A matched trigger becomes a skill task. Each task contains:

  • the resolved SKILL.md
  • the filtered review context
  • model, runtime, max turns, chunking, and verification options
  • output thresholds for failure and reporting

Warden launches matched skills in parallel. A shared semaphore gates file-level analysis so multiple skills can be active while total model concurrency stays bounded.

See Runner for concurrency settings.

Before a model sees code, Warden prepares the diff:

  1. Parse each changed file patch.
  2. Classify files as per-hunk, whole-file, or skipped by chunking rules.
  3. Split large hunks and coalesce nearby hunks.
  4. Expand each hunk with surrounding file context.
  5. Group hunks by file.

The unit of main analysis is a hunk with context. Files run in parallel when allowed by the runner, while hunks inside a file run in order.

See Chunking for file pattern modes and coalescing settings.

Warden uses model-backed agents in several lanes. They share the selected runtime, but can use different configured models.

LaneModel fieldPurpose
Main analysisdefaults.agent.model, skill model, or trigger modelRuns the skill prompt against each prepared hunk.
Auxiliarydefaults.auxiliary.modelRepairs malformed structured output, verifies findings, checks suggested fixes, deduplicates against existing comments, and evaluates fix attempts.
Synthesisdefaults.synthesis.modelMerges findings that describe the same root cause across multiple locations.

The main analysis agent is the skill itself: Warden builds a system prompt from SKILL.md, adds the changed-code context, and asks for structured findings.

Auxiliary agents are narrower.
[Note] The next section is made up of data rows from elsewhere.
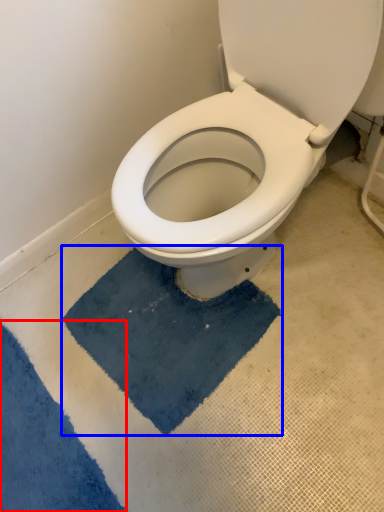 Question: Which object is closer to the camera taking this photo, bath mat (highlighted by a red box) or bath mat (highlighted by a blue box)?

Choices:
 (A) bath mat
 (B) bath mat

Answer: (A) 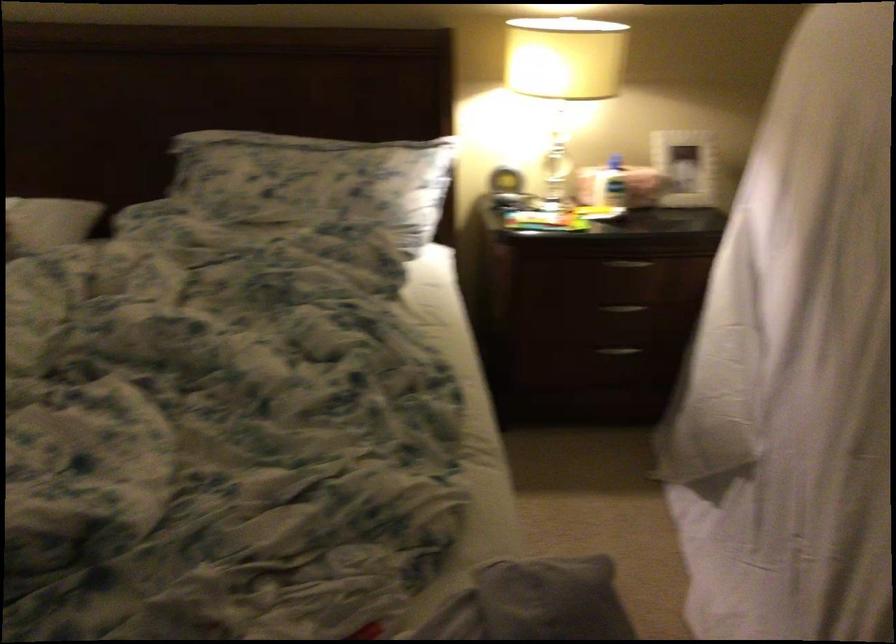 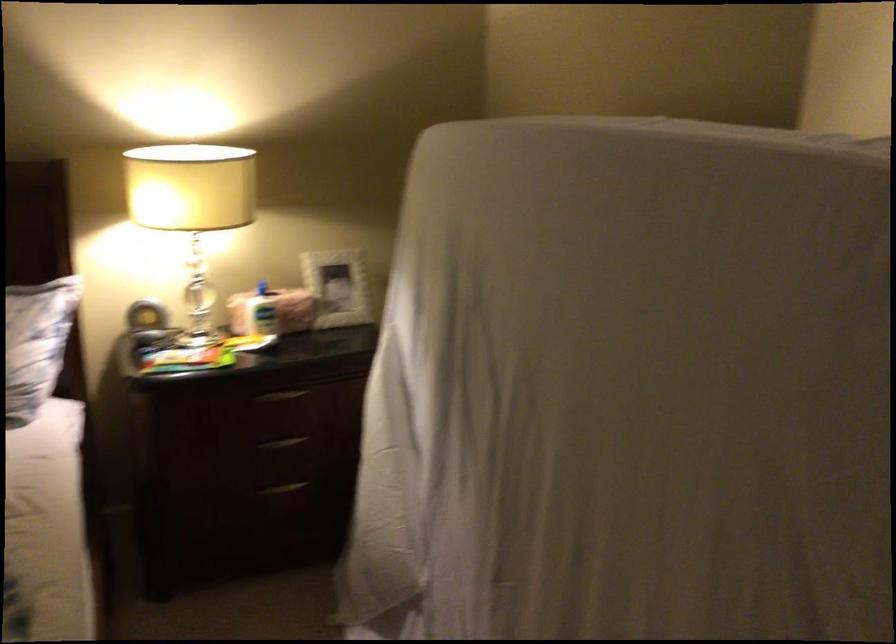 Where in the second image is the point corresponding to point 686,161 from the first image?

(337, 287) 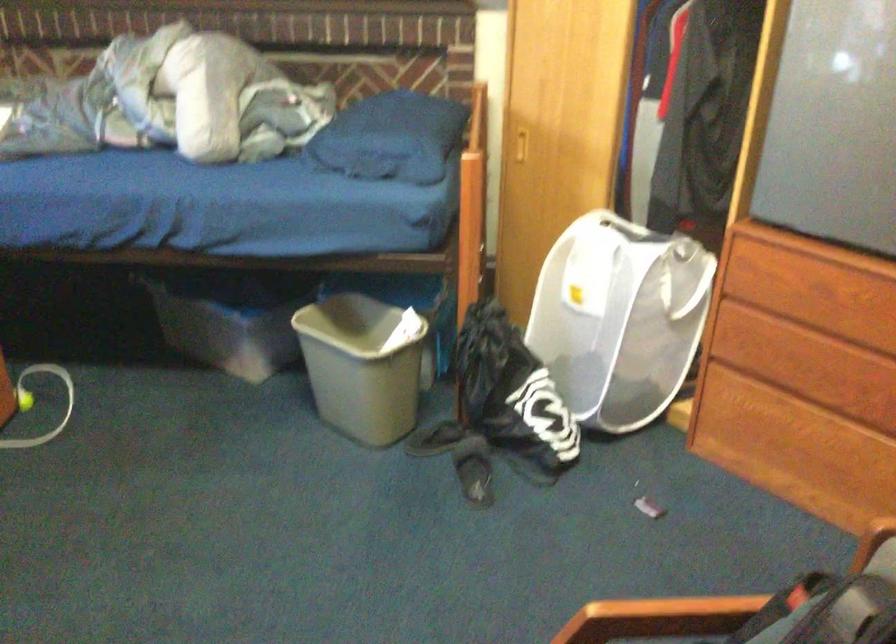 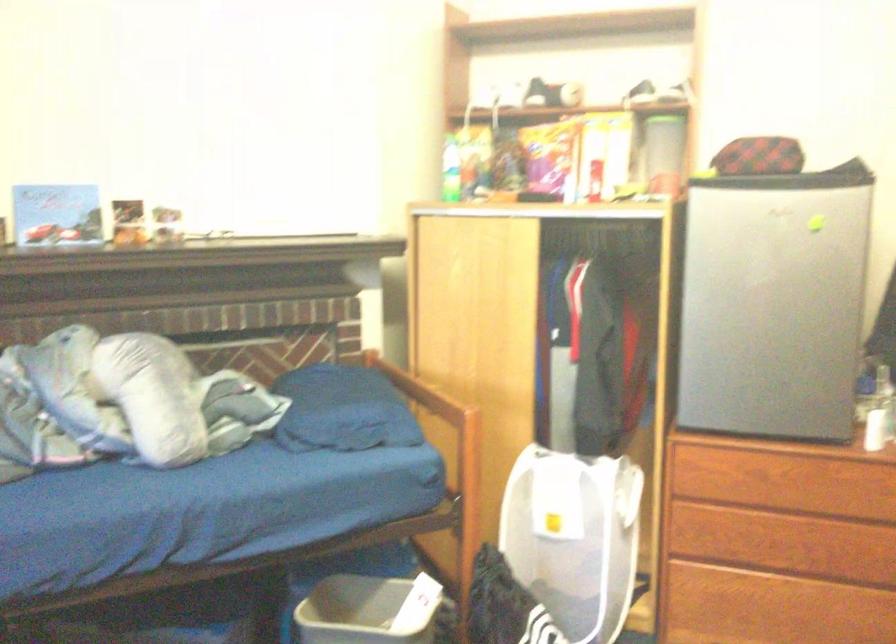 Locate, in the second image, the point that corresponds to pixel 598 315 in the first image.

(574, 538)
They do not decide what the skill should care about. They keep the output usable: parse it, verify it, merge duplicates, and remove unsafe suggested fixes.

Each hunk analysis returns candidate findings plus usage and error metadata. Warden then runs the shared post-processing pipeline:

  1. Extract and validate JSON findings.
  2. Drop findings outside the analyzed hunk range.
  3. Deduplicate identical findings from the same skill run.
  4. Verify candidates with a second read-only repo-aware pass unless disabled.
  5. Merge same-root-cause findings across locations.
  6. Validate suggested fixes deterministically and, when available, semantically.
  7. Build a SkillReport with findings, skipped files, hunk failures, usage, and duration.
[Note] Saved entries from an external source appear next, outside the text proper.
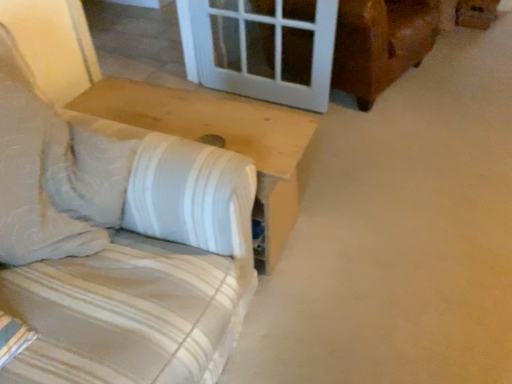 The width and height of the screenshot is (512, 384). Identify the location of blank space above white wood table at lower left (from a real-world perspective). (184, 117). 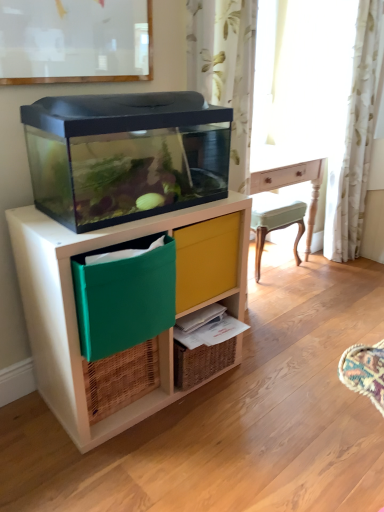 Locate an element on the screen. The image size is (384, 512). free space in front of white floral fabric curtain at right is located at coordinates (347, 269). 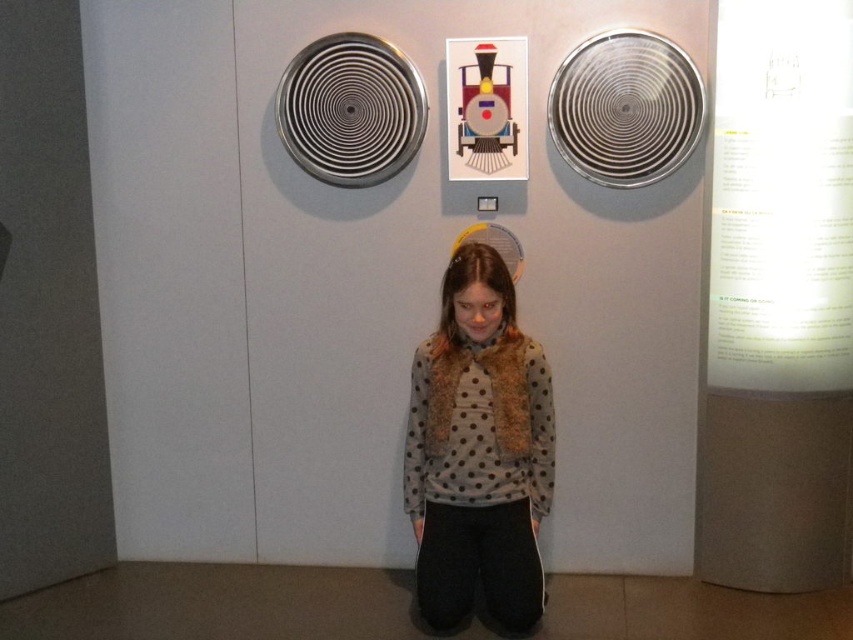 Question: Which of the following is the closest to the observer?

Choices:
 (A) metallic train at upper center
 (B) metallic spiral fan at upper right

Answer: (B)

Question: Is the position of polka dot sweater at center more distant than that of metallic spiral at upper center?

Choices:
 (A) yes
 (B) no

Answer: (B)

Question: Which object is the farthest from the metallic spiral fan at upper right?

Choices:
 (A) metallic spiral at upper center
 (B) polka dot sweater at center

Answer: (B)

Question: Does polka dot sweater at center appear on the right side of metallic spiral fan at upper right?

Choices:
 (A) yes
 (B) no

Answer: (B)

Question: Does metallic spiral fan at upper right appear over metallic train at upper center?

Choices:
 (A) yes
 (B) no

Answer: (B)

Question: Which object is positioned closest to the metallic train at upper center?

Choices:
 (A) polka dot sweater at center
 (B) metallic spiral fan at upper right
 (C) metallic spiral at upper center

Answer: (B) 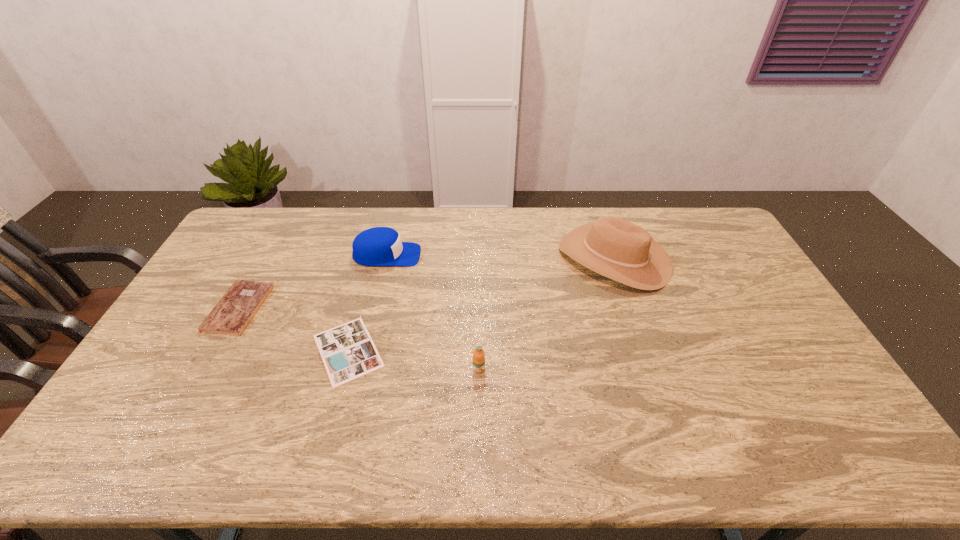 At what (x,y) coordinates should I click in order to perform the action: click on vacant point located between the baseball cap and the rightmost object. Please return your answer as a coordinate pair (x, y). The image size is (960, 540). Looking at the image, I should click on (500, 256).

Image resolution: width=960 pixels, height=540 pixels. I want to click on free space between the baseball cap and the second shortest object, so click(313, 282).

Identify the location of free space between the cowboy hat and the fourth object from left to right. The width and height of the screenshot is (960, 540). (546, 314).

This screenshot has height=540, width=960. I want to click on free space between the shortest object and the Bible, so click(294, 329).

Find the location of a particular element. empty location between the rightmost object and the shortest object is located at coordinates (481, 304).

Locate an element on the screen. This screenshot has width=960, height=540. vacant area that lies between the baseball cap and the Bible is located at coordinates (313, 282).

Identify the location of free space between the second object from right to left and the book. (414, 360).

Find the location of a particular element. This screenshot has height=540, width=960. free space between the shortest object and the Bible is located at coordinates (294, 329).

Where is `free space between the baseball cap and the book`? The image size is (960, 540). free space between the baseball cap and the book is located at coordinates (368, 303).

At what (x,y) coordinates should I click in order to perform the action: click on the fourth closest object to the baseball cap. Please return your answer as a coordinate pair (x, y). Looking at the image, I should click on (611, 246).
If every hunk fails for the same systemic reason, Warden stops early and reports the provider, auth, or model-selector failure instead of pretending the code was clean.

Local and CI runs consume the same SkillReport shape, then render it for the current surface.

SurfaceOutput
TerminalLive skill progress, filtered findings, summary, optional interactive fixes.
JSONLIncremental chunks, skill reports, and final summary for warden runs.
GitHub ChecksOne core Warden check plus per-skill checks when running on pull requests.
GitHub ReviewsInline comments, deduplicated findings, optional change requests.
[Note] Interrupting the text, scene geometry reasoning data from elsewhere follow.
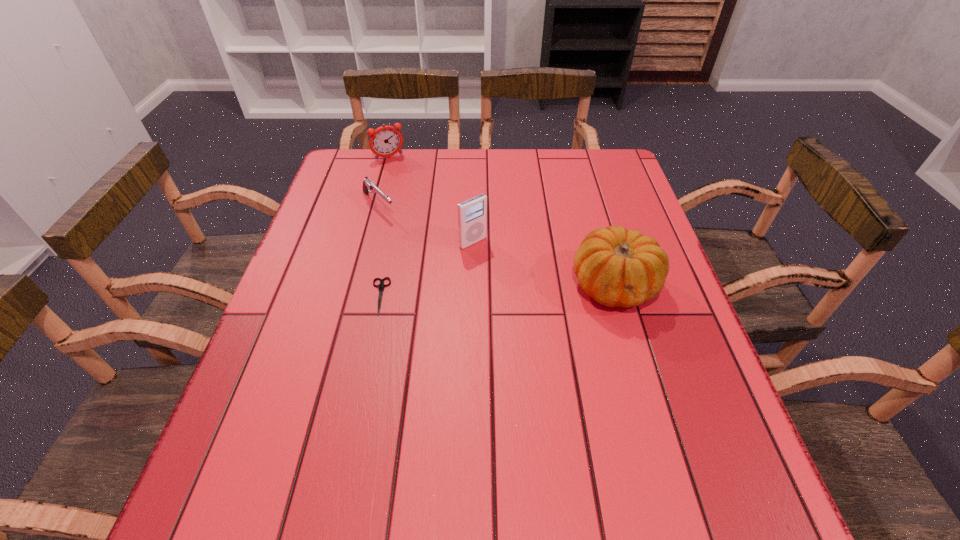 Locate an element on the screen. free spot between the second farthest object and the iPod is located at coordinates (425, 224).

Locate an element on the screen. The image size is (960, 540). vacant space in between the pistol and the farthest object is located at coordinates (384, 181).

You are a GUI agent. You are given a task and a screenshot of the screen. Output one action in this format:
    pyautogui.click(x=<x>, y=<y>)
    Task: Click on the free area in between the fourth tallest object and the shortest object
    Image resolution: width=960 pixels, height=540 pixels.
    Given the screenshot: What is the action you would take?
    pyautogui.click(x=379, y=251)

The height and width of the screenshot is (540, 960). I want to click on object that is the closest to the farthest object, so click(368, 186).

You are a GUI agent. You are given a task and a screenshot of the screen. Output one action in this format:
    pyautogui.click(x=<x>, y=<y>)
    Task: Click on the object that is the fourth closest to the fourth object from left to right
    
    Given the screenshot: What is the action you would take?
    pyautogui.click(x=385, y=141)

Locate an element on the screen. The width and height of the screenshot is (960, 540). vacant region that satisfies the following two spatial constraints: 1. on the front side of the pistol; 2. on the right side of the gourd is located at coordinates (357, 285). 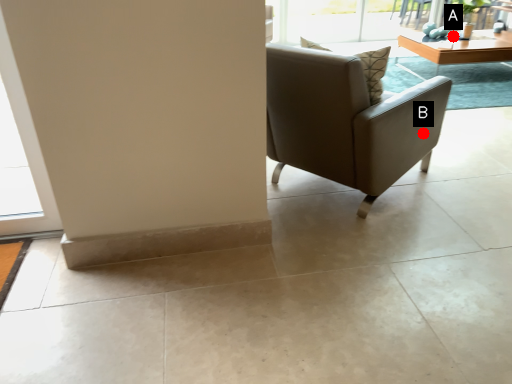 Question: Two points are circled on the image, labeled by A and B beside each circle. Which point appears closest to the camera in this image?

Choices:
 (A) A is closer
 (B) B is closer

Answer: (B) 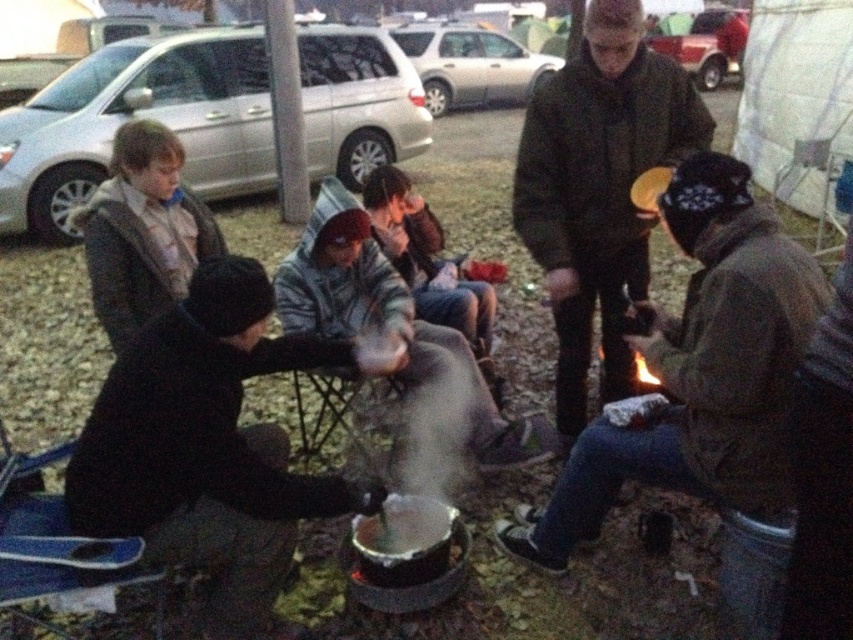 You are planning to cook a meal for a group of people at the campfire scene. The black matte pot at lower left and the dark brown leather jacket at center are present. Which object has a greater width and why?

The black matte pot at lower left has a greater width than the dark brown leather jacket at center because the description states that the black matte pot at lower left is wider.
GitHub runs do extra PR hygiene after posting new findings. Warden fetches existing comments, suppresses duplicates, evaluates whether follow-up commits fixed prior findings, resolves stale Warden comments when safe, and can dismiss a previous Warden change request when blocking findings are gone.

The runtime adapter is the boundary between Warden and model execution.

RuntimeRole
piDefault runtime for main, auxiliary, and synthesis model calls through Pi.
claudeClaude Code runtime for repo-aware execution, with API key or local Claude auth.

Everything before the runtime boundary is deterministic orchestration: configuration, trigger matching, diff parsing, chunking, concurrency, reporting, and GitHub state management. Everything after it is model-backed review work scoped by the active skill and lane.

For model configuration details, see Models and Runtimes.